21 January, 2009 12:03
Blogger Le Canard Noir said…
Paul – this commentary here is not “prejudice in the absence of information”. I, for one, have spent a lot of time examining the claims of homeopaths and other quacks and I have examined the evidence. By blog is full of such examination. The simple truth is that homeopathy is bunkum and so it reiki, reflexology and so on. Nutritional therapy is based on overextrapolated pseudoscience.
If you were to claim that these therapies do work, then it would be you was incompenetent as you would obviously not be familiar with the science and medical literature.

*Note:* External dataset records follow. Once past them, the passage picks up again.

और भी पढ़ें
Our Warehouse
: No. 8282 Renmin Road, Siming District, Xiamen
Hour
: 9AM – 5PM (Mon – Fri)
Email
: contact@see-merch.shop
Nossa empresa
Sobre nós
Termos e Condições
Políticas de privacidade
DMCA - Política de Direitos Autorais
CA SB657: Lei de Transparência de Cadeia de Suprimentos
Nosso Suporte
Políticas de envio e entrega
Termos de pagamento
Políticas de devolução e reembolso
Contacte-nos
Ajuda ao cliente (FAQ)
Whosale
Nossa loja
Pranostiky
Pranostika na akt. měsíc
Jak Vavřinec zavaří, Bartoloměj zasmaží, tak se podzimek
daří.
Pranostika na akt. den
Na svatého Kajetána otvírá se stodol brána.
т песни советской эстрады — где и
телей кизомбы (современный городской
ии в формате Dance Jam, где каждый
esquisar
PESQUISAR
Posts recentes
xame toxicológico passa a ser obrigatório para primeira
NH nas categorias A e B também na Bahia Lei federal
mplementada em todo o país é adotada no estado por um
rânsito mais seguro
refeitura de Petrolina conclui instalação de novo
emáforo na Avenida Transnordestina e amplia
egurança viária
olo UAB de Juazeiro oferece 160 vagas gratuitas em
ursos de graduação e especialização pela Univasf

And this is the point. The people on the Ofquack register will be systematically incompetent. How can you regulate incompetence whilst denying that this is the central problem?
A nutritional therapist who uses hair mineral analysis to diagnose health issues and supplement needs is incompetent at best and a fraud at worst. And yet Ofquack may well rubber stamp them. Who is being protected? The Quack or the patient?

21 January, 2009 12:55
Blogger Paul Peace said…
A great deal of medicine doesn’t work. And it isn’t always researched upon scientific principles – it is at the mercy of economic and corporate forces. And although I have a science training, I think we should examine any assumptions that scientific study is necessarily better than other methods.

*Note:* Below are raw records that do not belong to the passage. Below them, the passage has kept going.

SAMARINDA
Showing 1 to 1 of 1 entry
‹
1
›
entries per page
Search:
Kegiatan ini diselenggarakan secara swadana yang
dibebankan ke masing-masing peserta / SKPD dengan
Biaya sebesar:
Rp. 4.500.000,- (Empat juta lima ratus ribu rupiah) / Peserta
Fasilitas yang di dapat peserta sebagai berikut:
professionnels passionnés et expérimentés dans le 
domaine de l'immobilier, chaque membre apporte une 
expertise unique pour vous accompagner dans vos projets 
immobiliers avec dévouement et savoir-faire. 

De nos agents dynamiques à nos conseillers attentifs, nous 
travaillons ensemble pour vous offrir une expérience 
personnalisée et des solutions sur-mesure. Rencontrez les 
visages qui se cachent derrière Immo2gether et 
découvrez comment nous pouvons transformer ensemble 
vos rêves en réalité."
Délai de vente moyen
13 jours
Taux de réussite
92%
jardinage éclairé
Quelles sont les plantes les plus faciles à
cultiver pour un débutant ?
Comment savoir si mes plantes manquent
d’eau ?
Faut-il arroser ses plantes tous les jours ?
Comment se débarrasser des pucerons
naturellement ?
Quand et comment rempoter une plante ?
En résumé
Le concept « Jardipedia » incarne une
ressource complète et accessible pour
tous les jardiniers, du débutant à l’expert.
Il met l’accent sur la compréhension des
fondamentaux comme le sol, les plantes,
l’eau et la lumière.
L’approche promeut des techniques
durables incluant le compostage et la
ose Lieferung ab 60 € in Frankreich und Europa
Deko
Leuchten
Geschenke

Science once ‘proved’ the world was flat and that the sun orbited the Earth – it was obvious, empirically verifiable, because you could see it moving round us in the sky!
It is a certain arrogance (I mean this in a cultural sense and not personal) that makes people think that everything has to appeal to scientific authority to be valid. I’m even a ‘complimentary’ or ‘alternative’ therapist. ‘To what?’, I often ask. It says a lot about the authority of medicine. Yet doctors get it wrong all the time. A depressed client of mine has had her life trashed by prescriptions of anti-depressants. Now we are working on assertiveness, confidence and building support networks.
Regarding Nutritional Therapy, I’m not sure about hair mineral analysis but I do know that high levels of aluminium in water can cause hair to go green. Literally. I expect it would be a delayed measure of mineral intake and absorption given the growth time though which adds complexity. I’ll wait to learn more about that one and retain my usual critical filter as I do.
But to talk more widely on nutritional therapy, it is a very scientific field (despite my reservations I think this is valuable). It is incredibly complex to study because of all the variables and difficulties in isolating nutrients (you can’t ethically deprive people of other nutrients to get clean data as you adjust levels of a single nutrient). This is true of hypnotherapy and homeopathy, and in fact every therapy, etc. Many people, myself including, sometimes think of it as art rather than science. I’m a pragmatist. If it works for people, that is what really matters. It usually does but it does fail sometimes, just like many medications.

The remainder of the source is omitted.